The past days I’ve traveled around the region a bit to attend a conference and because it ended up being closer to my parents home than to mine I spent the day at them after a long and great conference dinner.
In the early morning I had to leave again because back home I had classes to attend. But somehow packing rapidly to leave I forgot my laptop.
The following is now an update on what I found out during that few days until I had my main machine again about my backup strategy and recovery in case of a loss, it being stolen or whatever else.
If you haven’t read it yet, you may be interested in the first part in which I’ve set up backups to protect me from what happened.
problems
To start off with the problems I’ve found, let us take the hardware.
As “temporary” device I had my previous other two laptops to select:
m1 mac | thinkpad x220 | |
---|---|---|
pros | - great screen | - runs nixos |
- 13“ | - has a great keyboard | |
- good battery life | - looks good | |
cons | - no tiling WM1 | - old i5 |
- not everything on hotkeys | - 8gb ram | |
- macos | - 1366 x 768px |
So I ended up using the mac for the first day without the laptop and the x220 the second day after having learnt from day one.
On the software side there were only minor problems comparably when using the
x220 then. Because the host was already running nixos I could just git pull
my current configuration, rebuild and was all set on that front.
Only the things I have not bothered fully yet to set up with nix were the ones that ended up breaking in the end.
-
xournalpp :
home.file
didn’t work recently with a plugin I wrote for xournalpp for some reason, so I just put the files in.config
manually. Such that nix has no supervision but it works on no other host. -
PFERD : is a good scraper for my universities web system, to not have to interact with a horribly slow website oneself. But there are not too many users which results in there not being a
home-manager
module for it with reasonable secret management. Currently it’s also just a file in.config
. -
mail : I currently use a mix of neomutt and thunderbird for mail. Neomutt to reasonably write the longer mails I write maybe once a week in nvim and thunderbird to have a good overview over a few accounts. Neomutt I have (more or less well) integrated in my nix config but thunderbird as well as the calendar there not at all. That’s something yet to fix.
At last I want to mention syncthing. I’m using it to sync directories for keepass-db / uni / research / media / etc. But the problem I face with it is primarily that all the streams were going through my main laptop, and when that one is not accessible then my system is not able to work.
One solution that I’m thinking about implementing is then to have a local server (just a rpi5) as the main host with whom all the clients interface.
That way ideally every client could be missing in the network and the synchronisation would still work flawlessly.
things that did work well
What I was the most happy about was that very essential parts of my backup setup did work, which were borg and nixos.
With borg I was able to just get the most recent of my hourly backups from the main machine and access pretty much every file in the home directory.

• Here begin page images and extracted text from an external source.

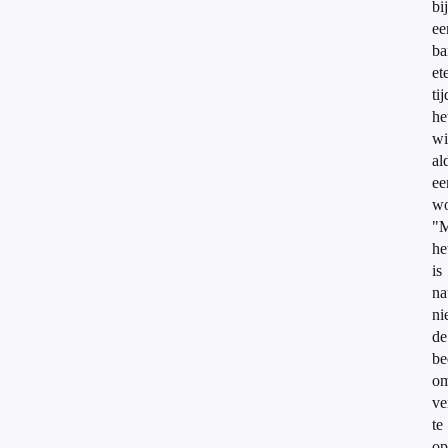
bi
ee
ba
et
ti
he
wi
al
ee
wo
"M
he
is
na
ni
de
be
o
ve
te
op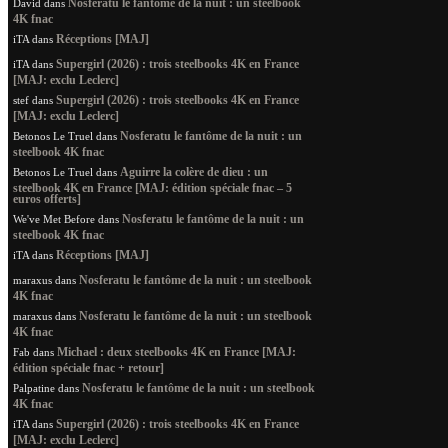
Nosferatu le fantôme de la nuit : un steelbook
David
dans
4K fnac
Réceptions [MAJ]
iTA
dans
Supergirl (2026) : trois steelbooks 4K en France
iTA
dans
[MAJ: exclu Leclerc]
Supergirl (2026) : trois steelbooks 4K en France
stef
dans
[MAJ: exclu Leclerc]
Nosferatu le fantôme de la nuit : un
Betonos Le Truel
dans
steelbook 4K fnac
Aguirre la colère de dieu : un
Betonos Le Truel
dans
steelbook 4K en France [MAJ: édition spéciale fnac – 5
euros offerts]
Nosferatu le fantôme de la nuit : un
We've Met Before
dans
steelbook 4K fnac
Réceptions [MAJ]
iTA
dans
Nosferatu le fantôme de la nuit : un steelbook
maraxus
dans
4K fnac
Nosferatu le fantôme de la nuit : un steelbook
maraxus
dans
4K fnac
Michael : deux steelbooks 4K en France [MAJ:
Fab
dans
édition spéciale fnac + retour]
Nosferatu le fantôme de la nuit : un steelbook
Palpatine
dans
4K fnac
Supergirl (2026) : trois steelbooks 4K en France
iTA
dans
[MAJ: exclu Leclerc]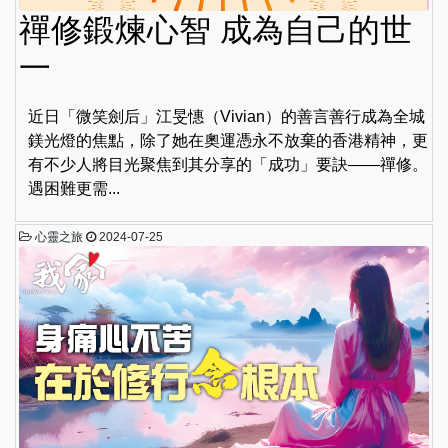
禪修鍛煉心智 成為自己的世
一
近日「微笑劍后」江旻憓（Vivian）的善言善行成為全城
鎂光燈的焦點，除了她在奧運憑永不放棄的香港精神，更
有不少人將目光聚焦到其分享的「成功」要訣——禪修。
遇困難更需...
心靈之旅
2024-07-25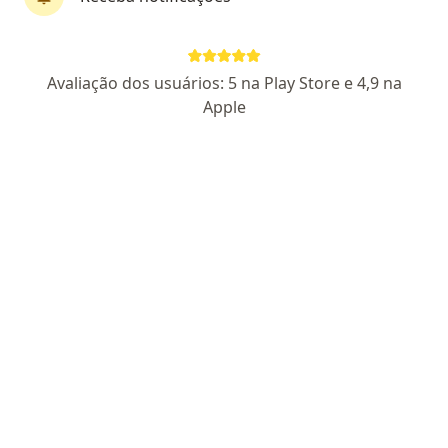
Avaliação dos usuários: 5 na Play Store e 4,9 na
Dra. Bruna R Fedossi
Apple
·
Mais
Nutricionista
21 opiniões
CRN 48558
Endereço 1
Endereço 2
Teleconsulta
Avenida Afonso Pena, 5723 - sala 1504, Campo Grande
•
Mapa
Dra. Bruna Reginatto Fedossi NUTRIÇÃO
Consulta de nutrição
R$ 350
Esse especialista não oferece agendamento online para esse endereço.
Solicite um atendimento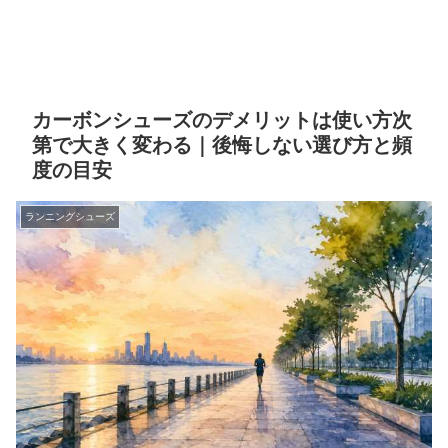
カーボンシューズのデメリットは使い方次
第で大きく変わる｜後悔しない選び方と頻
度の目安
ランニングシューズ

And nixos did allowed me to use neomutt, nvim, git, WM, etc. on the x220 exactly as I would’ve used it on t470 (main host) because it was build deterministically from the very same packages up the same versions.
Another vital component was the host having a keepass-db accessible such that I can login into anything but that too could be recovered from my borg archive after the local version on the x220 was a few weeks old and didn’t have all the passwords I needed.
conclusion
Overall I’m happy that I did forget the laptop somewhere for a bit to figure those things out. If I’ll find some time in the next weeks then I’ll fix the problems I’ve found.